The lawsuit filed Monday in U.S. District Court in Albuquerque claims commissioners let the license for La Mesa Racetrack and Casino expire after the project faced a number of delays.
It also accused former commissioner Marty Cope of intentionally blocking the project because she was a friend of a rival.
She "intentionally, willfully and purposefully took action to hinder La Mesa's progress and to sabotage La Mesa's racino project," the lawsuit said.
Specifically, the lawsuit accuses Cope of tabling La Mesa's various requests to amend race dates thereby "running out the clock" on the license.
La Mesa is seeking an unspecified amount of damages for losses.
In an email statement to The Associated Press, New Mexico Racing Commission Chairman Rob Doughty said the commission couldn't comment on the lawsuit. But he pointed out the lawsuit stems from actions by a different body.

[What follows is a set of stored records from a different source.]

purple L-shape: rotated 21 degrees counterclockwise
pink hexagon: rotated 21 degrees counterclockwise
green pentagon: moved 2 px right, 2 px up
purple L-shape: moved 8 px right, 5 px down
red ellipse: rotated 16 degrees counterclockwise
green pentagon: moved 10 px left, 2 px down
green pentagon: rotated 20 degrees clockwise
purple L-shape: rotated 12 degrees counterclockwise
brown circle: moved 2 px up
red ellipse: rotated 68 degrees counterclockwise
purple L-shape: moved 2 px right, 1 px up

"This is a different Racing Commission under a different administration from the one that the lawsuit makes allegations against," Doughty said.
No one answered a phone number listed for Cope in Alto.

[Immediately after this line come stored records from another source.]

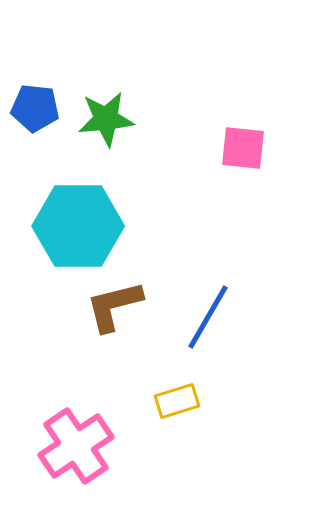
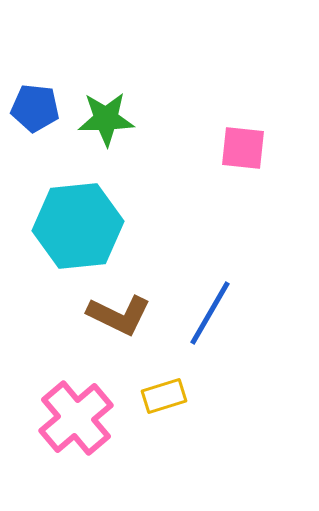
green star: rotated 4 degrees clockwise
cyan hexagon: rotated 6 degrees counterclockwise
brown L-shape: moved 5 px right, 9 px down; rotated 140 degrees counterclockwise
blue line: moved 2 px right, 4 px up
yellow rectangle: moved 13 px left, 5 px up
pink cross: moved 28 px up; rotated 6 degrees counterclockwise
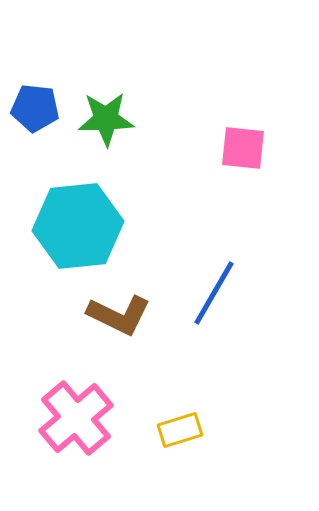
blue line: moved 4 px right, 20 px up
yellow rectangle: moved 16 px right, 34 px down
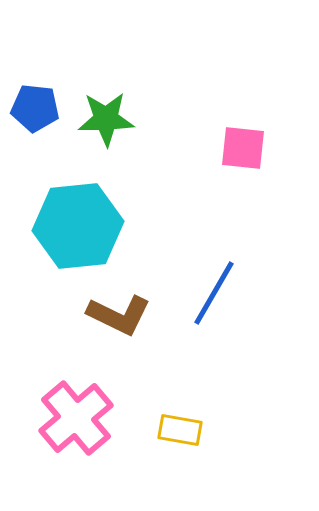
yellow rectangle: rotated 27 degrees clockwise
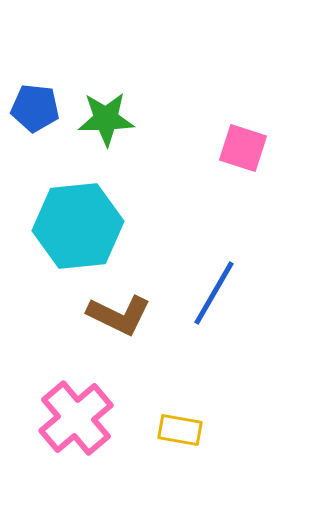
pink square: rotated 12 degrees clockwise
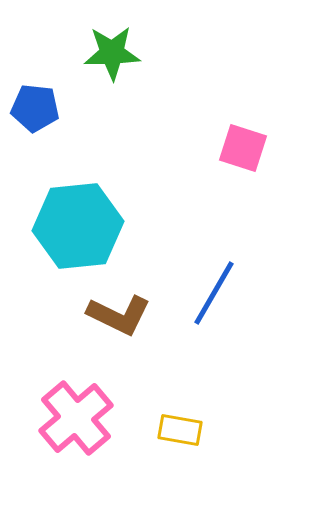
green star: moved 6 px right, 66 px up
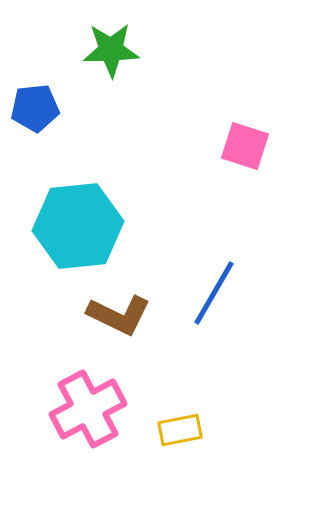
green star: moved 1 px left, 3 px up
blue pentagon: rotated 12 degrees counterclockwise
pink square: moved 2 px right, 2 px up
pink cross: moved 12 px right, 9 px up; rotated 12 degrees clockwise
yellow rectangle: rotated 21 degrees counterclockwise
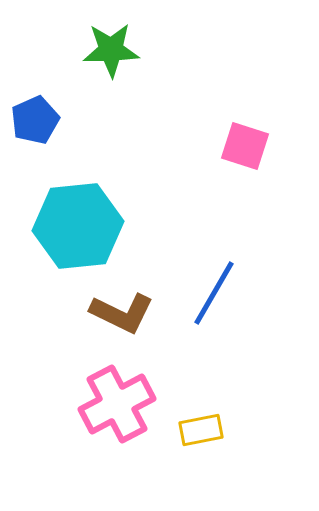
blue pentagon: moved 12 px down; rotated 18 degrees counterclockwise
brown L-shape: moved 3 px right, 2 px up
pink cross: moved 29 px right, 5 px up
yellow rectangle: moved 21 px right
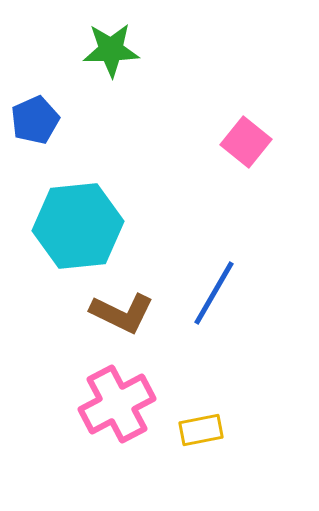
pink square: moved 1 px right, 4 px up; rotated 21 degrees clockwise
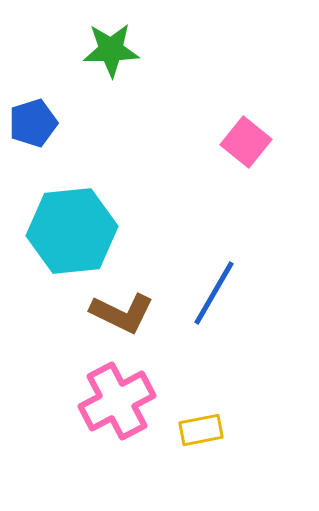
blue pentagon: moved 2 px left, 3 px down; rotated 6 degrees clockwise
cyan hexagon: moved 6 px left, 5 px down
pink cross: moved 3 px up
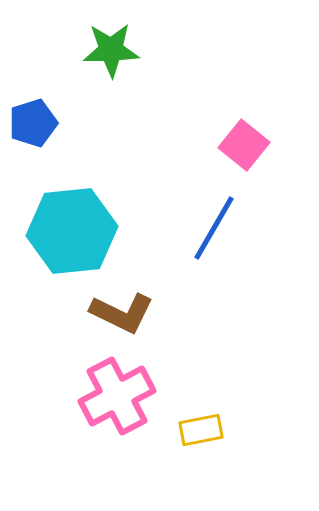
pink square: moved 2 px left, 3 px down
blue line: moved 65 px up
pink cross: moved 5 px up
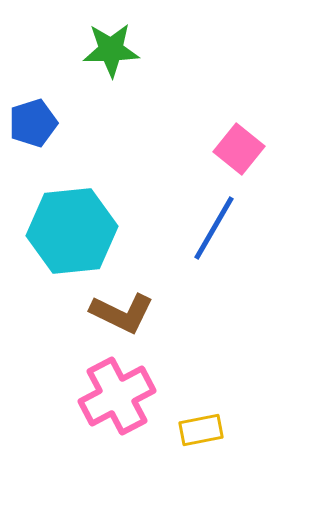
pink square: moved 5 px left, 4 px down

The lawsuit came after La Mesa spent millions of dollars on the northern New Mexico project originally set to open in May 2010. The promise of the project created much fanfare in Raton during the 2009 groundbreaking, which attracted the hometown trainer of Kentucky Derby winner "Mine That Bird.
The board eventually revoked the license, saying developers failed to open the casino by the target date and didn't show they had adequate financing to complete the racetrack.
In June, the New Mexico Court of Appeals upheld the commission's 2010 decision to nullify the license for electronic slot machines.
Michael Moldenhauer, a real estate developer in the Toronto area, is behind the project that called for a 1-mile oval track with a casino, lounge and entertainment areas.